Prompt
An exact transcription of every entry is required, with the images left out.
┄┄┄┄┄┄
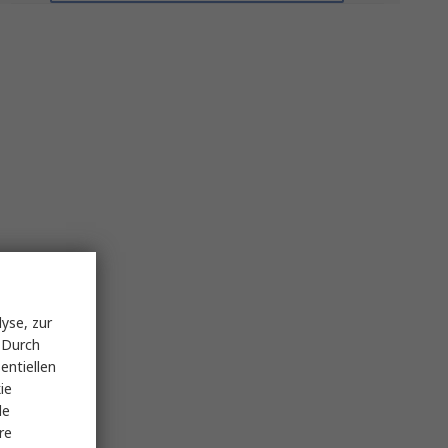
yse, zur
 Durch
entiellen
ie
le
re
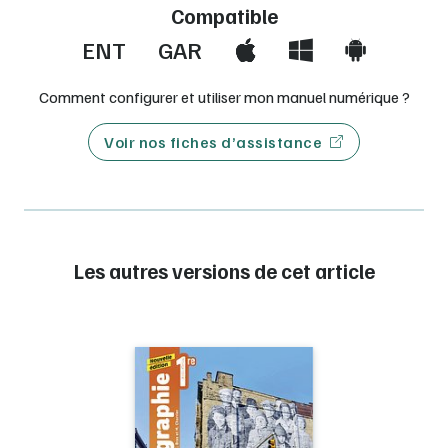
Compatible
ENT
GAR
Comment configurer et utiliser mon manuel numérique ?
Voir nos fiches d’assistance
Les autres versions de cet article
┄┄┄┄┄┄
Exercise response
yse, zur
 Durch
entiellen
ie
le
re
Compatible
ENT
GAR
Comment configurer et utiliser mon manuel numérique ?
Voir nos fiches d’assistance
Les autres versions de cet article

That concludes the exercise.